Problem details —
Write back every entry exactly as it reads, with the pictures left behind.
═════ Provided records
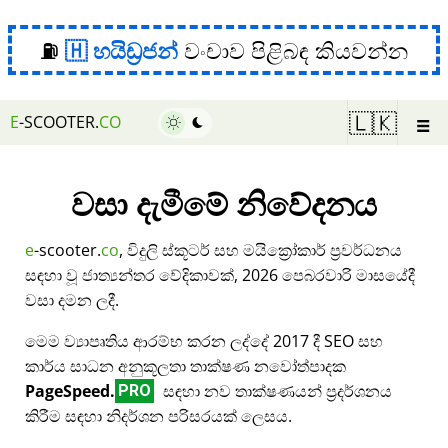
⛽
හයිඩ්‍රජන්
වංචාව පිළිබඳ කියවන්න
☰
🇱🇰
E
-SCOOTER.
CO
වසා දැමීමේ නිවේදනය
e
-scooter.
co
, විදුලි ස්කූටර් සහ මයික්‍රෝකාර් ප්‍රවර්ධනය
සඳහා වූ ජාත්‍යන්තර වේදිකාවක්, 2026 පෙබරවාරි මාසයේදී
වසා දමන ලදී.
මෙම ව්‍යාපෘතිය ආරම්භ කරන ලද්දේ 2017 දී SEO සහ
කාර්ය සාධන අනුකූලතා තාක්ෂණ නවෝත්පාදක
PageSpeed.
සඳහා නව තාක්ෂණයන් ප්‍රදර්ශනය
PRO
කිරීම සඳහා නිදර්ශන පරිසරයක් ලෙසය.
══════════
Output —
⛽
හයිඩ්‍රජන්
වංචාව පිළිබඳ කියවන්න
☰
🇱🇰
E
-SCOOTER.
CO
වසා දැමීමේ නිවේදනය
e
-scooter.
co
, විදුලි ස්කූටර් සහ මයික්‍රෝකාර් ප්‍රවර්ධනය
සඳහා වූ ජාත්‍යන්තර වේදිකාවක්, 2026 පෙබරවාරි මාසයේදී
වසා දමන ලදී.
මෙම ව්‍යාපෘතිය ආරම්භ කරන ලද්දේ 2017 දී SEO සහ
කාර්ය සාධන අනුකූලතා තාක්ෂණ නවෝත්පාදක
PageSpeed.
සඳහා නව තාක්ෂණයන් ප්‍රදර්ශනය
PRO
කිරීම සඳහා නිදර්ශන පරිසරයක් ලෙසය.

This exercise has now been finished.